The latest Manufacturing Outlook survey, published quarterly by manufacturers’ organisation EEF and international law firm DLA Piper, reveals a loss of momentum compared with the start of the year, with companies reporting weaker growth in areas including output and orders.

In the survey for the first quarter, a net 40% of the region’s manufacturers saw output increase and 34% predicted further growth in the second quarter but this failed to materialise, with output remaining unchanged overall.

The picture on orders was even gloomier.

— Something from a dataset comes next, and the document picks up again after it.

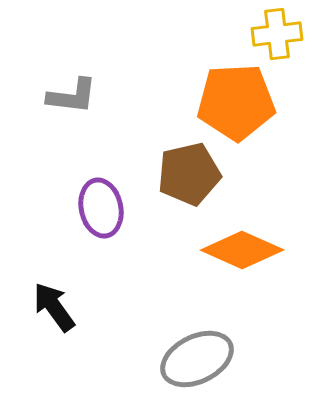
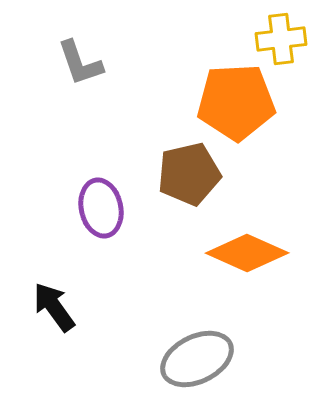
yellow cross: moved 4 px right, 5 px down
gray L-shape: moved 8 px right, 33 px up; rotated 64 degrees clockwise
orange diamond: moved 5 px right, 3 px down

In the first quarter a net 33% of manufacturers in the eastern region reported growth in orders and 28% expected this to be repeated in the second but in the event a balance of 11% reported a decline.

With the regional findings broadly in line with the UK as a whole, EEF has softened its 2015 manufacturing growth forecast to 1.5%, down from 1.7% previously.

The results of the EEF survey are largely in line with the latest monthly edition of the CIPS/Markit Purchasing Managers’ Index (PMI) survey for the manufacturing sector which today showed a lacklustre performance for the sector during May.

The index reading of 52 – any reading above 50 indicates growth – was only slightly up on the April figure of 51.8 which was the lowest recorded by the secod for seven months.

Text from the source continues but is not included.